Tuesday, February 28, 2012

Spring training and bird songs

We went to Ft. Myers to see the Twins in spring training.

This is the time of year when the winter homes of our various baseball teams stir with activity.

Spring practice fires us up as Hammond Stadium is doing now. Under the Florida sun the eternal hope of another Minnesota season comes to life.

The annual drill for the summer games is part practice, part picnic and part county fair. That's the feeling for me anyway as I watch the players walk onto the field for their daily workouts.

The coaches have an easy manner in the first sessions. There's an art to properly breaking in a new team. The best coaches know how to loosen up the players and get the most out of them and both at the same time.

Ron Gardenhire and Tom Kelly, who preceded Gardy as Minnesota Twins manager, and assists him at spring training, our baseball caps are off to you.

Getting to the practice field early we first find a place in the sun (because the mornings start cool) and then in the shade as it warms.

We study the player roster. Names and uniform numbers are printed on both sides of the sheet. We know some players by sight. For them no identification is needed.

There are new players, called up at the end of last season, and those who are introduced as invitees on the roster sheet. We follow the newbies with interest. We expect to see some standout actions that make one player suddenly the one on whom the buzz centers.

It's exciting to spot great form in a player pitching his stuff to make a case for himself. You see the precision turning, twisting, reaching and bending of the body. You see the effortless range of movement. You admire the strength and the discipline required of them, and demonstrated here under the Florida sun.

There no question.

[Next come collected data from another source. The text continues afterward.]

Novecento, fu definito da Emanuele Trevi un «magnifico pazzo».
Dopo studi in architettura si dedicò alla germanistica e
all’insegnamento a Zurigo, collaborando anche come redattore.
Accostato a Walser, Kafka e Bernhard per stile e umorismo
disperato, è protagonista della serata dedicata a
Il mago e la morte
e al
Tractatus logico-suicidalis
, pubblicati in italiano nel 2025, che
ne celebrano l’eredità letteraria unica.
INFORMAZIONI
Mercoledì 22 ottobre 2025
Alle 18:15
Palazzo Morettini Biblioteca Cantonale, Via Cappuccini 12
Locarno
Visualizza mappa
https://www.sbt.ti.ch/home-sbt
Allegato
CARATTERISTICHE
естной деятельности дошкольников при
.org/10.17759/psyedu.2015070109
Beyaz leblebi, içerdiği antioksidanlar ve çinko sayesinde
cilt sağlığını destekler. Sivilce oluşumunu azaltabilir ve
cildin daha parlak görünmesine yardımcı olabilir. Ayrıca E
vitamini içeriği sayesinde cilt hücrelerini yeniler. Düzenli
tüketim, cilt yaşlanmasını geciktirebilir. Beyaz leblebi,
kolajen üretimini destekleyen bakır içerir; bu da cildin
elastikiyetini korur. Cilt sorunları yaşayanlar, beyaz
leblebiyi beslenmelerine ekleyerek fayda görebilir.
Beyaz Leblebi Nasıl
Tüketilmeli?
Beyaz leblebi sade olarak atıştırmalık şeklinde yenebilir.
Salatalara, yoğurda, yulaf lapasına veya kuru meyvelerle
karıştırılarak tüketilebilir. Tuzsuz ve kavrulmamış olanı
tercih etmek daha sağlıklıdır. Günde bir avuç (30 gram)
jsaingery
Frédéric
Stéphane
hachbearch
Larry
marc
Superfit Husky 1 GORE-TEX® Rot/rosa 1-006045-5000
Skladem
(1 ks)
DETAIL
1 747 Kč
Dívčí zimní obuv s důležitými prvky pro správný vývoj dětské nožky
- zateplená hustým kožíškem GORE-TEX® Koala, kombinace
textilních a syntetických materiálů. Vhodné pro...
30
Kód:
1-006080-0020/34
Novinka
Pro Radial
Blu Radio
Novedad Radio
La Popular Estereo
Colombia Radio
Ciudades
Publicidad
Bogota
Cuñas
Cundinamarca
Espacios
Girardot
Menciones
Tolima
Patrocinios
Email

Sports on a professional level demand more than most of us can possibly dish up. We can, in turn, appreciate, support and be part of the team we choose as ours. And what makes it so sportsmanlike is that we can choose any team we want. Just choose a team and cheer as loudly as you can.

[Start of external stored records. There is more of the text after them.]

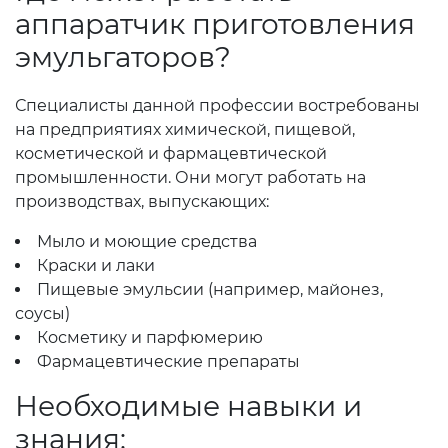
аппаратчик приготовления
эмульгаторов?
Специалисты данной профессии востребованы
на предприятиях химической, пищевой,
косметической и фармацевтической
промышленности. Они могут работать на
производствах, выпускающих:
Мыло и моющие средства
Краски и лаки
Пищевые эмульсии (например, майонез,
соусы)
Косметику и парфюмерию
Фармацевтические препараты
Необходимые навыки и
знания: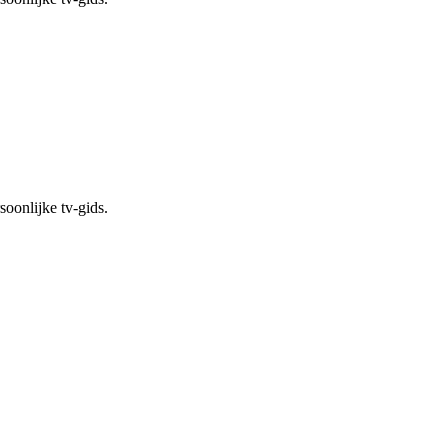
soonlijke tv-gids.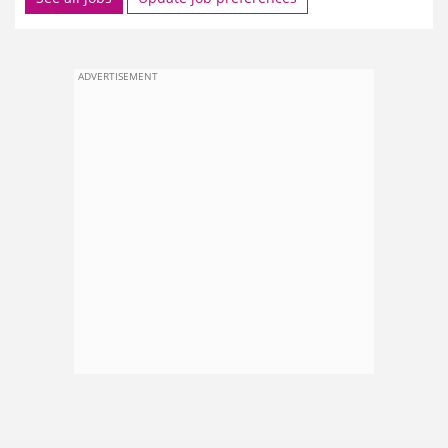
ADVERTISEMENT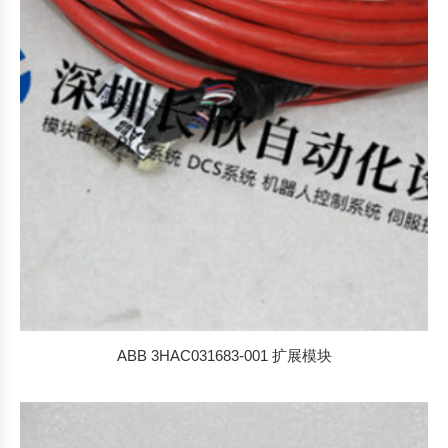
ABB 3HAC031683-001 扩展模块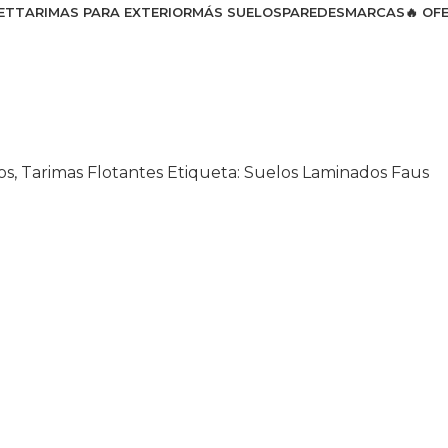
ET
TARIMAS PARA EXTERIOR
MÁS SUELOS
PAREDES
MARCAS
🔥 OF
os
,
Tarimas Flotantes
Etiqueta:
Suelos Laminados Faus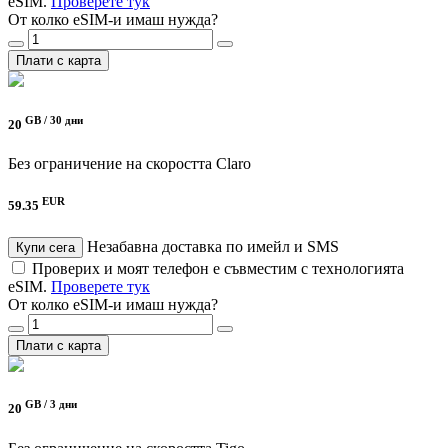
eSIM.
Проверете тук
От колко eSIM-и имаш нужда?
Плати с карта
GB /
30 дни
20
Без ограничение на скоростта
Claro
EUR
59.35
Незабавна доставка по имейл и SMS
Купи сега
Проверих и моят телефон е съвместим с технологията
eSIM.
Проверете тук
От колко eSIM-и имаш нужда?
Плати с карта
GB /
3 дни
20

At spring training fans line up along the rail for autographs. You immediately recognize the players willing to please those who stand waiting for them to pass by.

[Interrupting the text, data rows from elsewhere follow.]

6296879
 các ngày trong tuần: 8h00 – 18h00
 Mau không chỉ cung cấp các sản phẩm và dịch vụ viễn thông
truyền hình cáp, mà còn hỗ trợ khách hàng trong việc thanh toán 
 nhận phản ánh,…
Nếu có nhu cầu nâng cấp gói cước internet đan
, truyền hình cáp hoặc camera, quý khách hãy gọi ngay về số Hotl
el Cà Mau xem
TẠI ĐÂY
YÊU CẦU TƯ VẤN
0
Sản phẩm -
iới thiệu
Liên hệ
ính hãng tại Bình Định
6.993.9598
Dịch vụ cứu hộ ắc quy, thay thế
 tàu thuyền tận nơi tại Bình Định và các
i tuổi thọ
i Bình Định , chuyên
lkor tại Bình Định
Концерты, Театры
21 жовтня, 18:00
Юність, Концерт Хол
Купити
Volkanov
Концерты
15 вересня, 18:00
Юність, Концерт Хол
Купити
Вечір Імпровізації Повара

The fans - often young but sometimes not - come with bats, baseballs, caps, jerseys and team books for the Twins organization in its entirety to sign.

Invitees get the same attention from those collecting autographs. Their names grow in value as they're picked by teams to play. It's never too soon to secure their name while they have the time to stop for you.

There will be players who jog along blind to the autograph queue. Their focused pace separates them from the avid quest for signatures.

I view this as somewhat a litmus test of personalities. It seems to me those who go right on by may miss something. They might, for instance miss the point that sports have the interaction between performers and their fan base as their underpinnings.

It takes patience, and real kindness I think, for a player to come sweating and spent out of the noonday sun, and honor the many requests for his signature. Each pause to sign his name delays his arrival at hot shower, cool drink or meal that's been the pictured end to his morning.

As much a highlight as seeing the Twins practice is catching sight of our local TV sports announcer on the field. He is taping a report to air for the five or six p.m news.

Mark Rosen - Rosie as he is called affectionately by WCCO colleagues - has covered spring training from Ft. Myers for as long as I recall.

I believe it's correct that he was covering the Twins when they won their first World Series in 1987. This series is the great divide by which many Twins fans count the eras of our team, now a half century old.

In this 25th year since the Twins took the trophy home to Minnesota Rosen's grin and genial TV manner is as engaging as ever. Every March he summarizes for us back home in the Twin Cities the great Florida weather, as well as the opening plays of the new season.

Rosen's reports make us envious of the Florida sunshine. Some years we're digging out of a late winter snowstorm while his tan, caught so excellently on TV, lets us know it's beach and outdoor pool and - oh yes - baseball weather down there in Ft. Myers.

His baseball interviews and on-site reports add to our sense that Ft. Myers is home away from home. Hammond Stadium declares itself Minnesota Twins Territory. Pennants wave. It's the place where North Star State lakes meet the palm trees.

For lots of Minnesotans attendance at spring training is one of the must-things to do. And we book our tickets and fly down or travel by car, gaining layers of spring with each hundred miles covered.

Our place while here for Twins training backed onto a quiet residential Southwest Florida street. Birds perched and sang on the overhead wires.

Their songs grew louder and more elaborate in the time we were here. It appears it might be getting to courting season for some of the species. The chirps, calls and melodies added their lovely sounds as we had the chance to be around.

Nearby, the bells of the Presbyterian church pealed the hour and half hour. We delighted in this sound too. The homely ringing of church bells has many familiar associations.

Being elsewhere invigorates with novelty and contrast. The common small things of the passing hours are in the end more apt to be cherished if not as readily talked about. They're almost private moments as we take them in.

Not commented about because they're ordinary, they are taken dearly and squarely into the heart. They're already a part of us, to be reclaimed once more.